Yazarın başlangıçta aktardığımız sözlerindeki gibi, “gerçek başkişi” olaydır; ama olay... o nedir? Olayların nedeni, öyküye yol açan somut bireysel durumlar ise hiç açığa çıkmaz:

“Tiyatro” öyküsünün bitiminde belirttiği üzere, “onları aktarmanın bu öyküye bir şey eklemeyeceğini düşünüyorum,” diye sıvışır Tabucchi. Okurunu tek başına bırakır, kendisinin yalnız kaldığı gibi: herkese kendi soruları, kendi algılayışı, kendi düşleri - başka düşlere kapı açan.
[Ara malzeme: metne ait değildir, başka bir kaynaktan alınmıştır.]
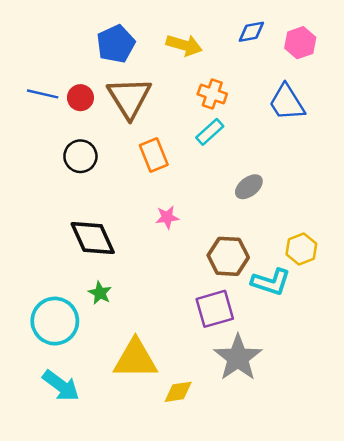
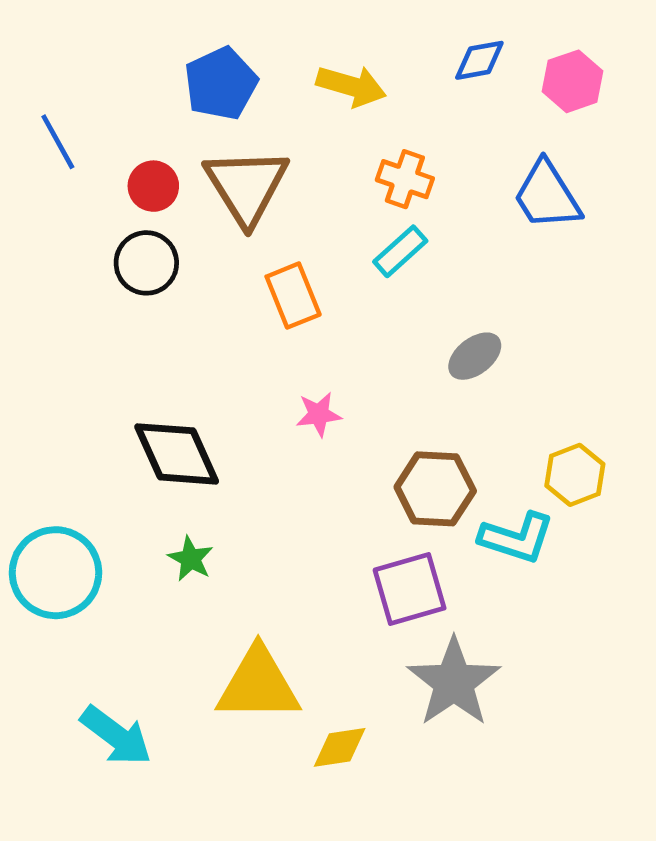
blue line: (43, 94) -> (58, 142), moved, turned 48
black circle: (80, 156) -> (146, 263), moved
cyan circle: (55, 321) -> (56, 573), moved

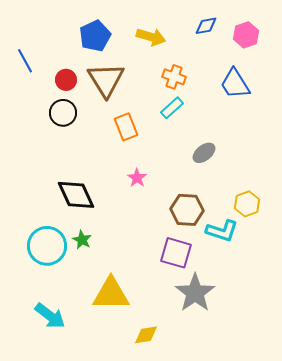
pink star: (319, 414) -> (137, 178), turned -30
cyan circle: (56, 573) -> (47, 246), moved
purple square: (410, 589) -> (176, 253), turned 32
yellow diamond: (340, 747) -> (146, 335), moved

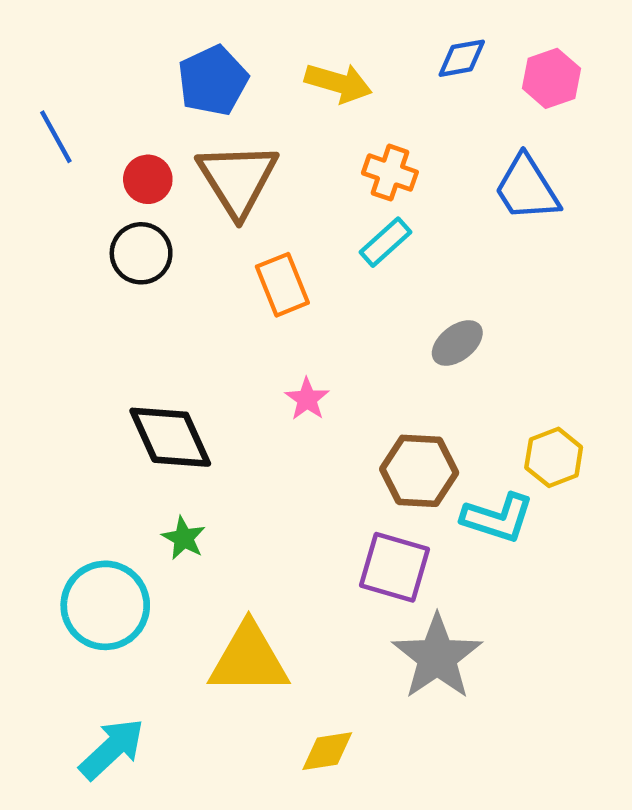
cyan circle: (47, 246) -> (105, 605), moved
cyan arrow: (50, 316) -> (112, 749), moved, turned -80

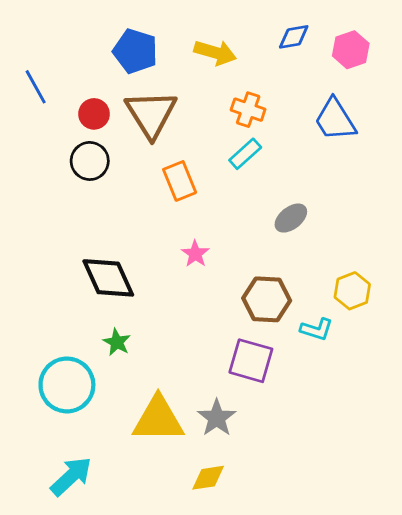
blue pentagon: (213, 81) -> (135, 51), turned -30
cyan L-shape: (498, 518) -> (317, 329), size x0.7
gray star: (437, 657) -> (217, 418), moved, size x0.7

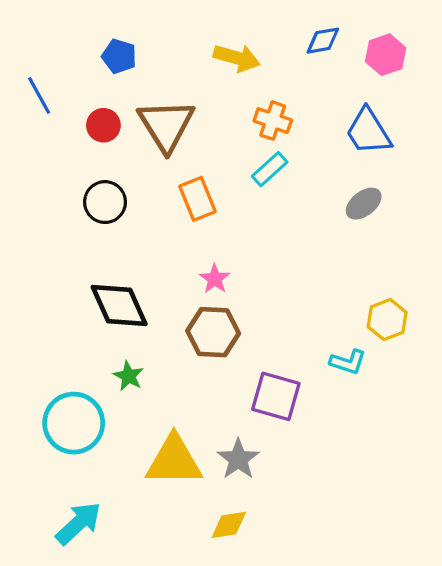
blue pentagon: (135, 51) -> (119, 56), moved, size x0.7
black circle: (90, 161) -> (105, 202), moved
gray ellipse: (291, 218) -> (364, 204), moved
brown hexagon: (267, 299) -> (213, 332), moved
Yazınsal evreninin onca düşselliğine karşın, içinde yaşadığı somut ortam olan İtalya’nın güncel politika savaşımlarında kesin tavrını koymuş ve aktif rol oynamış olan Tabucchi, aydının görevini de o bağlamda, yani sorunsallaştırma doğrultusunda tanımlar:

“Aydının varsayımsal işlevinin kriz yaratmaktan çok, krize sokmak olduğuna inanıyorum: özellikle de krizde olmayan şeyleri ve kişileri, tam tersine, kendi konumlarından pek emin olanları.”